Per dar fiato alle trombe luddiste -razziste se le categorie come “tecnologia” fossero razze- si ignora che le differenze mica ci sono, e soprattutto che i numeri del fenomeno, a vederli da vicino, ridimensionano la prospettiva tecnofobica: sia quella dei lepenisti che quella di accelerazion-socialisti con voglia di rivalsa, dei Žižek per dirne uno. Tra gli stratagemmi meno originali c’è il prodigarsi a fare da eco alle voci di chissà quale nome brandizzato come “tech” (Musk su tutti, oppure Hawkings che sostiene la necessità di una certa diffidenza verso l’intelligenza artificiale).
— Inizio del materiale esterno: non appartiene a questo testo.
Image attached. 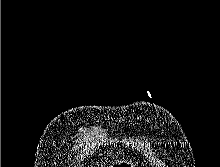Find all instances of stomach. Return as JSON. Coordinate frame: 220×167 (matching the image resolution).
I'll use <instances>...</instances> for the list:
<instances>
[{
	"mask_svg": "<svg viewBox=\"0 0 220 167\" xmlns=\"http://www.w3.org/2000/svg\"><path fill=\"white\" fill-rule=\"evenodd\" d=\"M110 167H134L131 161L128 160H116Z\"/></svg>",
	"mask_w": 220,
	"mask_h": 167,
	"instance_id": "stomach-1",
	"label": "stomach"
}]
</instances>
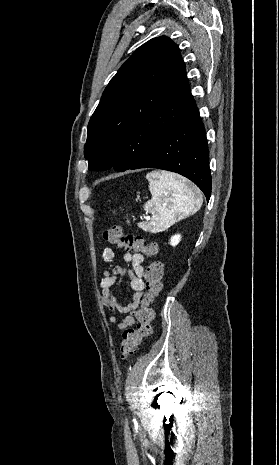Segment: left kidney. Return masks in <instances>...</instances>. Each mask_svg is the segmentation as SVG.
<instances>
[{
  "label": "left kidney",
  "instance_id": "obj_1",
  "mask_svg": "<svg viewBox=\"0 0 279 465\" xmlns=\"http://www.w3.org/2000/svg\"><path fill=\"white\" fill-rule=\"evenodd\" d=\"M180 240H181V235L175 234L170 239V245L176 246L180 242Z\"/></svg>",
  "mask_w": 279,
  "mask_h": 465
}]
</instances>
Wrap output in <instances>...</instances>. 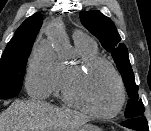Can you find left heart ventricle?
<instances>
[{
  "instance_id": "b2bd125f",
  "label": "left heart ventricle",
  "mask_w": 151,
  "mask_h": 131,
  "mask_svg": "<svg viewBox=\"0 0 151 131\" xmlns=\"http://www.w3.org/2000/svg\"><path fill=\"white\" fill-rule=\"evenodd\" d=\"M78 92L86 104L98 112H110L118 102L117 82L104 65L93 67L82 77Z\"/></svg>"
}]
</instances>
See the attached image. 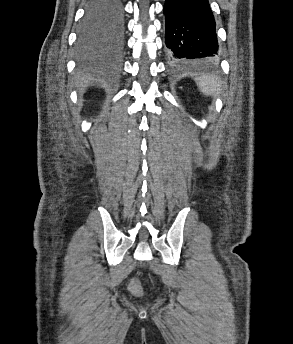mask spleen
<instances>
[{
    "label": "spleen",
    "instance_id": "obj_1",
    "mask_svg": "<svg viewBox=\"0 0 293 344\" xmlns=\"http://www.w3.org/2000/svg\"><path fill=\"white\" fill-rule=\"evenodd\" d=\"M196 82L200 91L207 96L215 95L218 90L219 85L214 76L202 75L196 79Z\"/></svg>",
    "mask_w": 293,
    "mask_h": 344
}]
</instances>
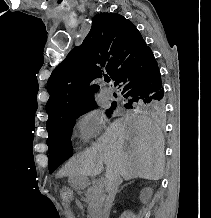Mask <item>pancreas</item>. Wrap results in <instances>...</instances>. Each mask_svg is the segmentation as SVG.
<instances>
[{
  "mask_svg": "<svg viewBox=\"0 0 211 218\" xmlns=\"http://www.w3.org/2000/svg\"><path fill=\"white\" fill-rule=\"evenodd\" d=\"M85 196L89 204L90 218H98L101 214V208L104 206V194L101 186H90V190L87 191Z\"/></svg>",
  "mask_w": 211,
  "mask_h": 218,
  "instance_id": "obj_1",
  "label": "pancreas"
}]
</instances>
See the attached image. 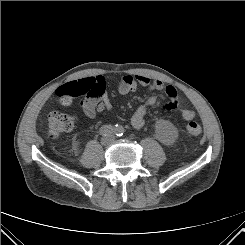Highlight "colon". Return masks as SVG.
<instances>
[{
    "instance_id": "colon-1",
    "label": "colon",
    "mask_w": 245,
    "mask_h": 245,
    "mask_svg": "<svg viewBox=\"0 0 245 245\" xmlns=\"http://www.w3.org/2000/svg\"><path fill=\"white\" fill-rule=\"evenodd\" d=\"M98 94L99 91L95 82L84 78L60 86L56 91V98L61 105L68 106L76 99L84 100ZM74 125L75 119L68 113L54 110L48 116V133L53 138L69 132ZM201 131V126L197 122L191 121L186 126V133L191 138L198 137Z\"/></svg>"
}]
</instances>
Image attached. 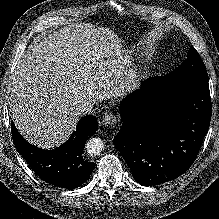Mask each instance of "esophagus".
<instances>
[{"instance_id":"obj_1","label":"esophagus","mask_w":219,"mask_h":219,"mask_svg":"<svg viewBox=\"0 0 219 219\" xmlns=\"http://www.w3.org/2000/svg\"><path fill=\"white\" fill-rule=\"evenodd\" d=\"M102 123L105 126L113 127L115 124L118 123V119H117V117L114 114L109 113V114H106L102 118Z\"/></svg>"}]
</instances>
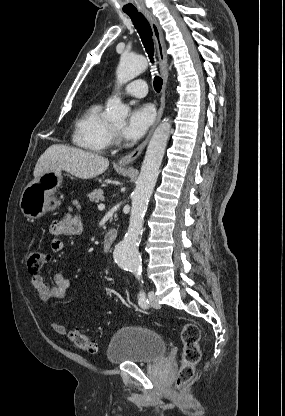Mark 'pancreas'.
<instances>
[{
    "instance_id": "cf45deb5",
    "label": "pancreas",
    "mask_w": 285,
    "mask_h": 416,
    "mask_svg": "<svg viewBox=\"0 0 285 416\" xmlns=\"http://www.w3.org/2000/svg\"><path fill=\"white\" fill-rule=\"evenodd\" d=\"M103 194V190H93V192H90V194H87V196L90 202H99V200H101V202H104Z\"/></svg>"
}]
</instances>
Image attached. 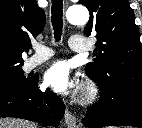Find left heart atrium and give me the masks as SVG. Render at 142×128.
<instances>
[{"label":"left heart atrium","mask_w":142,"mask_h":128,"mask_svg":"<svg viewBox=\"0 0 142 128\" xmlns=\"http://www.w3.org/2000/svg\"><path fill=\"white\" fill-rule=\"evenodd\" d=\"M47 86L60 93L68 92L74 85L71 70L67 63L59 61L54 63L44 75Z\"/></svg>","instance_id":"1"}]
</instances>
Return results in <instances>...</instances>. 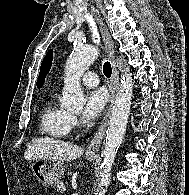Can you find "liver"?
I'll return each instance as SVG.
<instances>
[{
    "instance_id": "obj_1",
    "label": "liver",
    "mask_w": 189,
    "mask_h": 195,
    "mask_svg": "<svg viewBox=\"0 0 189 195\" xmlns=\"http://www.w3.org/2000/svg\"><path fill=\"white\" fill-rule=\"evenodd\" d=\"M83 153V148L68 142L51 138H34L27 144L24 157L28 161L54 159L70 162L82 156Z\"/></svg>"
}]
</instances>
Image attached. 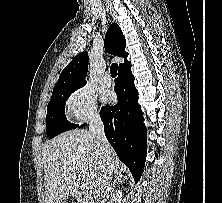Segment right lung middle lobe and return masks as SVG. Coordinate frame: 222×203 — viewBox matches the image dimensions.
I'll return each instance as SVG.
<instances>
[{
    "instance_id": "dd1d6c3e",
    "label": "right lung middle lobe",
    "mask_w": 222,
    "mask_h": 203,
    "mask_svg": "<svg viewBox=\"0 0 222 203\" xmlns=\"http://www.w3.org/2000/svg\"><path fill=\"white\" fill-rule=\"evenodd\" d=\"M80 87L59 90L52 93L46 115V132L49 139L77 127V124H73L66 119L64 107L68 97Z\"/></svg>"
}]
</instances>
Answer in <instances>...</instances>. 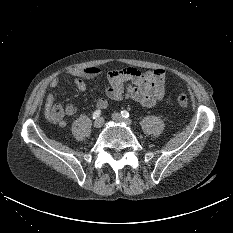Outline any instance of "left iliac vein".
<instances>
[{
    "label": "left iliac vein",
    "instance_id": "obj_1",
    "mask_svg": "<svg viewBox=\"0 0 233 233\" xmlns=\"http://www.w3.org/2000/svg\"><path fill=\"white\" fill-rule=\"evenodd\" d=\"M112 119L116 122H124L128 126H131V122L129 120L124 119L119 113H113Z\"/></svg>",
    "mask_w": 233,
    "mask_h": 233
}]
</instances>
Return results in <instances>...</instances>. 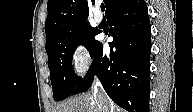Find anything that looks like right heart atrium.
<instances>
[{"instance_id":"right-heart-atrium-1","label":"right heart atrium","mask_w":193,"mask_h":112,"mask_svg":"<svg viewBox=\"0 0 193 112\" xmlns=\"http://www.w3.org/2000/svg\"><path fill=\"white\" fill-rule=\"evenodd\" d=\"M70 62L76 74L83 75L88 71L92 59L88 44L84 39H78L72 44Z\"/></svg>"}]
</instances>
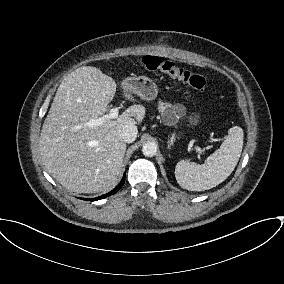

Scusette per difendere il partito preso da pauristi, catastrofismo che paga bene alle elezioni (ma forse non più di tanto) e a cui si cerca la fonte più autorevole per nasconderne le fondamenta tremolanti.

Ma la tecnologia è una banalità ripetuta in loop, arriva la novità e non può fare altro che affascinare e intimidire. “Arrivano i robot del sesso” dice la BBC in un servizio sul futuro delle bambole gonfiabili, robot parlanti e ultra-senzienti che sarebbero un pericolo per il futuro dell’emancipazione femminile in quanto “troppo simili alle pornostar”. Per ora nessun proclama luddista in Italia, ma da un paese che ancora non ha legalizzato la prostituzione umana tocca aspettarsi una reazione scomposta, urlante e catastrofista, a quella robotica. E il problema mica è la paura, quella è naturale, semmai lo spirito di adattamento, altrettanto istintivo e animale. Stiamocene nell’orticello autarchico lepenista, preoccupiamoci pure dell’olio tunisino e dei robot del sesso, rimarremo dei pinscher a passeggio.